WASHINGTON — Washington--They arrived by the hundreds, on personalized stationery and lined paper, and postcards, faxes, telegrams -- even cartoons.
Some were pleading, some were angry.
many were angry. And the constituent ire was directed at the budget accord forged by President Bush and the congressional leadership.
The general theme of the messages piling up last week at Representative Helen Delich Bentley's office ran something like this: I don't like this budget plan because it affects me (through Medicare premium increases or gasoline tax increases or fill-in-the-blank taxes). Either get the money from the rich or cut spending. Or both.
The letters were running about 8-to-1 against the agreement, according to staff aides for the Lutherville Republican.
"Please vote against more taxes," penned Richard Kramer of Bel Air. "Please vote for much lower spending."
"We worked hard for more than 40 years," wrote a retired Timonium couple unhappy about increased Medicare costs.
"I am furious," declared Ann Marie Rezac of Overlea in Baltimore County. "I do not want taxes raised. I want you to cut spending and I think you should start at the top." The "top," she explained, was the 33 percent congressional pay raise that takes effect next year.
"It is a complete farce. The burden is being placed on the elderly and the middle class working citizens," wrote one woman from Timonium, who didn't close with the traditional "Cordially" or "Sincerely." She signed off as "Extremely Upset." Another writer chose the more pointed "See you at the polls."
Many of the letters reflect the contradiction of the American voter: cut spending, unless it affects one of my programs. Tax the rich, unless that includes me.
They want Congress to do something and boo congressmen for incompetence from the House gallery, but they don't like what Congress has done. Few letter writers mention the deficit, as if it were someone else's problem.
But all of this leaves their politicians -- supposed to represent the will of the people and to act for the good of the nation -- virtually paralyzed and playing for time.
Consider Mrs. Bentley's situation. She's a conservative Republican who often champions the working man. She's a genius at delivering constituent services to the blue-collar workers of her district, but she also has to appeal to the well-off residents of suburban Baltimore and Harford counties. They're the "rich" people that Mrs. Bentley's other constituents think should be footing more of the nation's bills.
So Mrs. Bentley can't go along with the Republicans on Capitol Hill who oppose any higher taxes for the wealthy for fear of alienating her working-class following. She can't anger her well-off district residents -- and the more moderate ones -- by refusing to cut spending. She doesn't lecture her constituents about the need for everyone to sacrifice to reduce the budget deficit because sacrifice is painful. And she can't do nothing, because that would suggest she's an ineffective legislator.
Mrs. Bentley and her colleagues heard America loud and clear last week.
The House voted down the first budget accord, 254-179. Mrs.
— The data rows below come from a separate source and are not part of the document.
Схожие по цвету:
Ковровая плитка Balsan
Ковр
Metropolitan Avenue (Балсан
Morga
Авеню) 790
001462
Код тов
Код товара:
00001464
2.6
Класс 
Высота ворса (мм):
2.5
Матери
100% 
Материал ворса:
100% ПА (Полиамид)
Bentley and other lawmakers agreed with their constituents and opposed the increases in Medicare premiums and taxes on gasoline, liquor and cigarettes.
And while a second budget agreement passed Congress last week -- with planned lower Medicare increases and tax rises that will be determined by congressional committees -- it still did not win the support of Mrs. Bentley.
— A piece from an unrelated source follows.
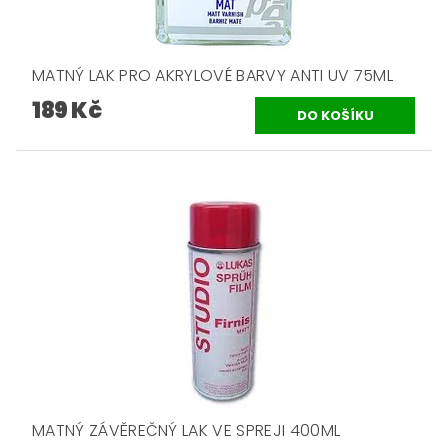
MATNÝ LAK PRO AKRYLOVÉ BARVY ANTI UV 75ML
189 Kč
MATNÝ ZÁVĚREČNÝ LAK VE SPREJI 400ML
"We're adding taxes but we're not cutting spending," the congresswoman grumbled following the vote.
Mrs. Bentley said she supports a five-year budget proposal she helped draft with Representatives Carl D. Pursell, R-Mich., and John R. Kasich, R-Ohio, that rejects taxes on gasoline and petroleum products and calls for a domestic spending freeze -- without increases for inflation during the first year -- and adjustments for inflation during the next four years. Defense spending would be cut by $10 billion next year. The plan would lower the capital gains tax rate from 28 percent to 15 percent, although Mrs. Bentley favors a reduction to about 20 percent or 22 percent.
The plan would also slightly increase taxes for the highest-income Americans, those married joint filers with incomes over $177,000, while lowering from 33 percent to 31 percent the top tax rate for 4 million married couples earning from $78,000 to $185,000.
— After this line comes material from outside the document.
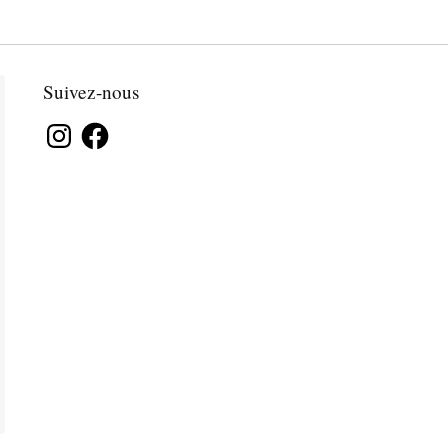
Suivez-nous
Instagram
Facebook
Despite Mrs. Bentley's dislike of the original budget deal, some of her constituents found it acceptable.
One Baltimore man, who urged a vote in favor of the "imperfect agreement," wrote on the birthday of his 2-year-old daughter and said he feared the effects of the budget deficit on her future. "I don't like paying 12 cents more per gallon for gas, but I would gladly pay twice that if it meant she would be spared paying 30 years from now for the excesses of today," he wrote.